Last week, the Center for Biomedical Research Transparency (CBMRT) hosted the first of three webinars forming this year’s virtual Biomedical Transparency Summit series. The webinar, entitled ‘Research integrity – developments across the Atlantic’, was opened by the CBMRT’s CEO Sandra Petty (recently interviewed by The Publication Plan) and speakers included Professor Ana Marušić (Standard Operating Procedures for Research Integrity [SOPs4RI]) and Dr Michael Lauer (National Institutes of Health [NIH]).
Professor Marušić spoke about the importance of research ethics and integrity, which together contribute to ‘responsible research’. She also shared the ongoing efforts to develop the SOPs4RI toolbox, funded by the European Commission, which aims to assist research-performing and funding organisations to promote research integrity. SOPs4RI have found that few data exist about how institutions can effectively improve research culture, but have also identified many potential actions that can be taken.
While highlighting diverse examples of research misconduct, Dr Lauer discussed the different stakeholders responsible for ensuring research integrity and discouraging misconduct, emphasising that everyone plays a role.
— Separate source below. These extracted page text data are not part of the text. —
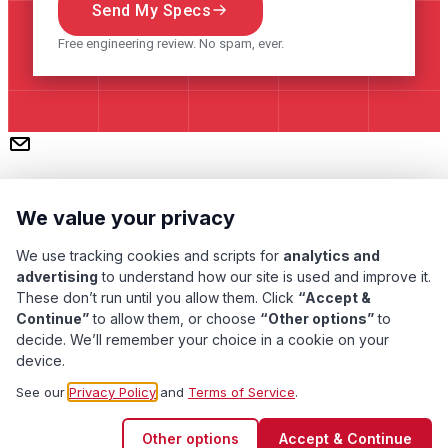
Send My Specs
Free engineering review. No spam, ever.
We value your privacy
We use tracking cookies and scripts for
analytics and
advertising
to understand how our site is used and improve it.
These don’t run until you allow them. Click
“Accept &
Continue”
to allow them, or choose
“Other options”
to
Subscribe
decide. We’ll remember your choice in a cookie on your
device.
Pacific Transformer Corp ©
2026
. All rights reserved.
See our
Privacy Policy
and
Terms of Service
.
Quality Assurance
Privacy Policy
Terms of Service
Other options
Accept & Continue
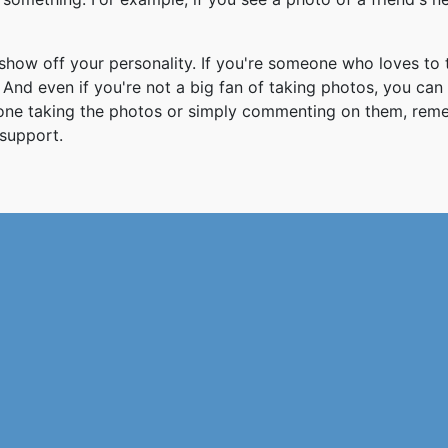
how off your personality. If you're someone who loves to 
And even if you're not a big fan of taking photos, you can
 one taking the photos or simply commenting on them, re
support.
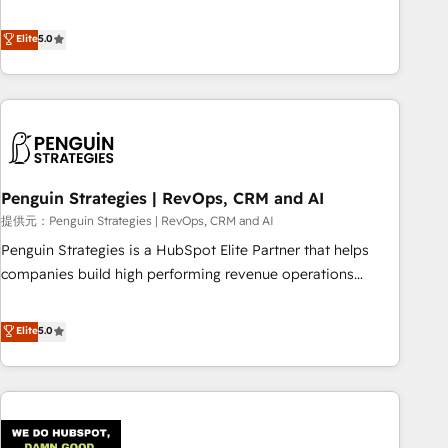
your team can put HubSpot to work... Welcome to our
processes. 🔹 Trusted by Industry Leaders With an average
Profile! We help with: • CRM implementation, reports,
Elite
5.0
rating of 4.9/5 and a proven track record of business
workflows, and team training • CRM migration from
transformation, our growth-first approach has helped
Salesforce, Pipedrive, Dynamics and others • Technical
brands dominate their markets.
projects including custom API integrations with ERP (and
other systems) • AI governance for HubSpot-centred
operations A little about us: • Boutique 'Elite' team of 12 •
150+ clients across Sales Hub, Marketing Hub, Service Hub,
Penguin Strategies | RevOps, CRM and AI
Data Hub and CMS • ISO/IEC 27001:2022, ISO 9001:2015,
and ISO 42001:2023 certified - the AI management standard
提供元：Penguin Strategies | RevOps, CRM and AI
• GuardHub: our AI governance framework, built on ISO
Penguin Strategies is a HubSpot Elite Partner that helps
42001 Ready for the next step? Click the 👈 '𝗖𝗼𝗻𝘁𝗮𝗰𝘁
companies build high performing revenue operations
𝗯𝘂𝘀𝗶𝗻𝗲𝘀𝘀' button to get in touch (𝘸𝘦'𝘳𝘦 𝘴𝘶𝘱𝘦𝘳 𝘳𝘦𝘴𝘱𝘰𝘯𝘴𝘪𝘷𝘦)
across complex sales cycles, multi system environments
and global SaaS or manufacturing teams. Trusted by leading
Elite
5.0
enterprises and fast growing scale ups including Sony,
Rapyd, Fiverr, XM Cyber, Bridgepointe Technologies, EMA
Design Automation and Uptive. 📊 RevOps & data
architecture 🔗 CRM migrations & End to end integrations 🤖
AI workflows & enrichment 📘 Team enablement &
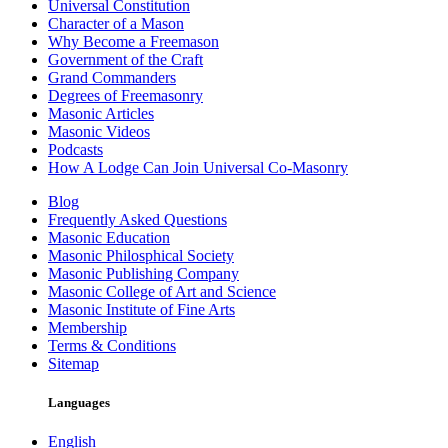
Universal Constitution
Character of a Mason
Why Become a Freemason
Government of the Craft
Grand Commanders
Degrees of Freemasonry
Masonic Articles
Masonic Videos
Podcasts
How A Lodge Can Join Universal Co-Masonry
Blog
Frequently Asked Questions
Masonic Education
Masonic Philosphical Society
Masonic Publishing Company
Masonic College of Art and Science
Masonic Institute of Fine Arts
Membership
Terms & Conditions
Sitemap
Languages
English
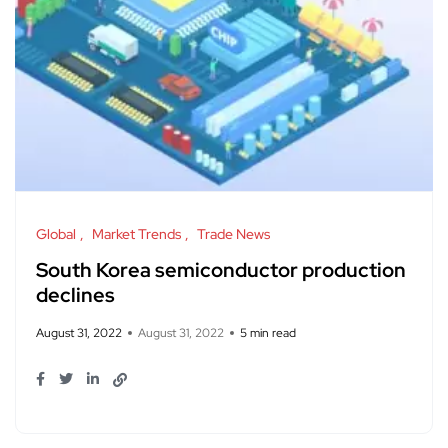
Global
Market Trends
Trade News
South Korea semiconductor production
declines
August 31, 2022
August 31, 2022
5 min read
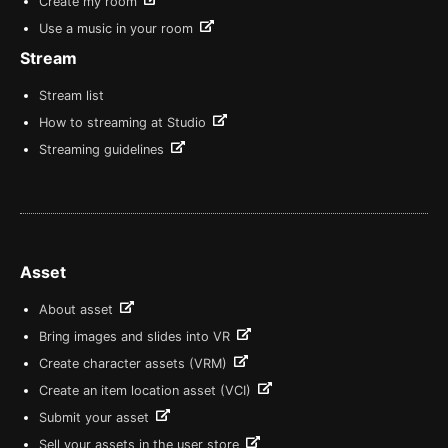
Create my room
Use a music in your room
Stream
Stream list
How to streaming at Studio
Streaming guidelines
Asset
About asset
Bring images and slides into VR
Create character assets (VRM)
Create an item location asset (VCI)
Submit your asset
Sell your assets in the user store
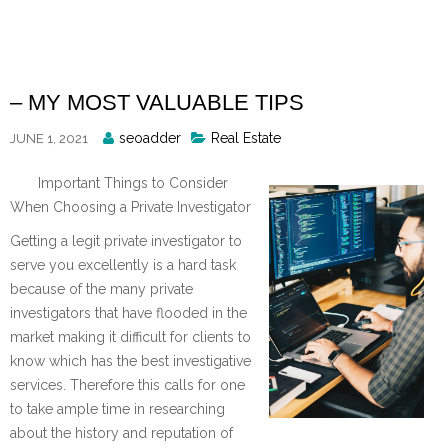
Skip
to
content
– MY MOST VALUABLE TIPS
Posted
seoadder
Real Estate
JUNE 1, 2021
By
Important Things to Consider
When Choosing a Private Investigator
Getting a legit private investigator to
serve you excellently is a hard task
because of the many private
investigators that have flooded in the
market making it difficult for clients to
know which has the best investigative
services. Therefore this calls for one
to take ample time in researching
about the history and reputation of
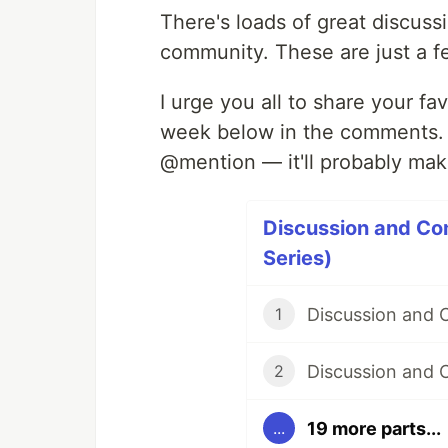
There's loads of great discuss
community. These are just a f
I urge you all to share your f
week below in the comments. An
@mention — it'll probably mak
Discussion and Co
Series)
Discussion and
1
Discussion and 
2
19 more parts...
...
He noted that the NIH have previously clarified that institutions receiving funding are responsible for ensuring that their employees (and final funding recipients) adhere to research best practices, such as disclosing conflicts of interest and preventing issues like falsification of data and plagiarism.
Further topics of discussion included:
- how collegiality impacts research integrity
- the role of authors and peer reviewers in spotting research misconduct
- whistleblower protections in research.
The webinar concluded with a panel discussion moderated by Dr Devon Crawford (National Institute of Neurological Disorders and Stroke) and Dr David Tovey (Journal of Clinical Epidemiology).